Information provided: Begin

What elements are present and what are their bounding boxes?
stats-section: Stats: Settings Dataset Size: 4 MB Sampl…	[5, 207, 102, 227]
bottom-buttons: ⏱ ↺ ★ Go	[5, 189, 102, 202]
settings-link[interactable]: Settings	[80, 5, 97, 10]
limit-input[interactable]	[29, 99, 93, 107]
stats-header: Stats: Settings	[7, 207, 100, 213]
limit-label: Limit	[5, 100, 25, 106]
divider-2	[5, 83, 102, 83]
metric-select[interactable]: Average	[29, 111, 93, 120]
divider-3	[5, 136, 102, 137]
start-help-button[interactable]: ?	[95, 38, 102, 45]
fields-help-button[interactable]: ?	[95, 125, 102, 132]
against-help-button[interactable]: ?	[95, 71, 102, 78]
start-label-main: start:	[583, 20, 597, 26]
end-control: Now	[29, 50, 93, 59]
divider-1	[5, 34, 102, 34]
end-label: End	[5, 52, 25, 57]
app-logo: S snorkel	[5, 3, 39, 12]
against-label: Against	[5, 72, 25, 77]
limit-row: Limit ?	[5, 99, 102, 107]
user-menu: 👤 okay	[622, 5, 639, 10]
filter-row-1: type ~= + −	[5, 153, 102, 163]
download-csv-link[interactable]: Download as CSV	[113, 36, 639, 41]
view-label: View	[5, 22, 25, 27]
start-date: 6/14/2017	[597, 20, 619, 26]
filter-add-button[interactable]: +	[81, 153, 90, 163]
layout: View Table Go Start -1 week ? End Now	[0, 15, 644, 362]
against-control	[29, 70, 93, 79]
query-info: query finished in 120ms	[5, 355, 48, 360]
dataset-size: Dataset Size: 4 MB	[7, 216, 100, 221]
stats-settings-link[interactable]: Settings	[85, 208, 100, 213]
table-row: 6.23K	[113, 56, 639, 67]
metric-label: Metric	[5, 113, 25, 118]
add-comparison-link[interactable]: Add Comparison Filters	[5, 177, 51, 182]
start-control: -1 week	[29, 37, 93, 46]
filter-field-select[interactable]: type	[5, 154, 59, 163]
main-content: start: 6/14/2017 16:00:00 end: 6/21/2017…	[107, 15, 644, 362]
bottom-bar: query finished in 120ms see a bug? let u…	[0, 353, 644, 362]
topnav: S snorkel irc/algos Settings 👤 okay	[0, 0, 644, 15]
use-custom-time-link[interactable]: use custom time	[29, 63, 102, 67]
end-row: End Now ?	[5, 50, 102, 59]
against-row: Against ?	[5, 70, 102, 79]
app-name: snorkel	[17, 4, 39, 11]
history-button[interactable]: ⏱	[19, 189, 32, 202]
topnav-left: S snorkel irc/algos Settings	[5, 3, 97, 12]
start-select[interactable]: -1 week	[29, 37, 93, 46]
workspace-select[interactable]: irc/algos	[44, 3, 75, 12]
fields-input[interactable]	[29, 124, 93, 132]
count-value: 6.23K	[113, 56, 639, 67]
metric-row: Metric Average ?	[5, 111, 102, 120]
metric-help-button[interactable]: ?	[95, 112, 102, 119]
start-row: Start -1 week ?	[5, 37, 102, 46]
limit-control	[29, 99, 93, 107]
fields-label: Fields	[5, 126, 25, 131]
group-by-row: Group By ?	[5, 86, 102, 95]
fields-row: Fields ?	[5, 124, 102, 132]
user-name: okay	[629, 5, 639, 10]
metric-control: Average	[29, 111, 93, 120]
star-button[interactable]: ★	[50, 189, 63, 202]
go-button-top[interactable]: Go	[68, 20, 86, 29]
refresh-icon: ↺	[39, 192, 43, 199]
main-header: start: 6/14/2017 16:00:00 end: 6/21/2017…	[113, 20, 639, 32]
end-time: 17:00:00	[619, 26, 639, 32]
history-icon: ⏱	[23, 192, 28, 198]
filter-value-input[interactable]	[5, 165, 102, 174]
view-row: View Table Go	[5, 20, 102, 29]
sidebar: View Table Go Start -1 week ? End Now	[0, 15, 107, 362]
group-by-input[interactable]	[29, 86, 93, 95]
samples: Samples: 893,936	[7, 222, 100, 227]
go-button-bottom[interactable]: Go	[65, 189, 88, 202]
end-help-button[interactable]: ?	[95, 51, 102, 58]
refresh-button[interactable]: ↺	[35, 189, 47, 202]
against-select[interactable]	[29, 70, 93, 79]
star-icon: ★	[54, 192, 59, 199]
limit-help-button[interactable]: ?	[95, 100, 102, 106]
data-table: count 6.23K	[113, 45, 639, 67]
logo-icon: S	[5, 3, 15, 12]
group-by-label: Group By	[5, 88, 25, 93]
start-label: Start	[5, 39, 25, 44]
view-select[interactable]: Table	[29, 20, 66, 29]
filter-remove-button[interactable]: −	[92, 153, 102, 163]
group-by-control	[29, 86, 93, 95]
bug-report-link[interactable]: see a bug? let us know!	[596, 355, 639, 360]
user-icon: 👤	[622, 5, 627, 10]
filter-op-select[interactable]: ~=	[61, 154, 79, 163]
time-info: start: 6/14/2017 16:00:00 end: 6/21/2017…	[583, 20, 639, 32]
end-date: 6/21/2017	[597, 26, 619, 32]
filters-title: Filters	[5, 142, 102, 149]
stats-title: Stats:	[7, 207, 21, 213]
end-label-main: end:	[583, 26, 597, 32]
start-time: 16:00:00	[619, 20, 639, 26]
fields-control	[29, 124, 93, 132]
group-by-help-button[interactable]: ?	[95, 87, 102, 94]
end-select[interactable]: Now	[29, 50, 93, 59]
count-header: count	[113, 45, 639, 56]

Information provided: End

Work request >>
Go line by line through the data and copy any that contain "bottom".

Task response >>
bottom-buttons: ⏱ ↺ ★ Go	[5, 189, 102, 202]
bottom-bar: query finished in 120ms see a bug? let u…	[0, 353, 644, 362]
go-button-bottom[interactable]: Go	[65, 189, 88, 202]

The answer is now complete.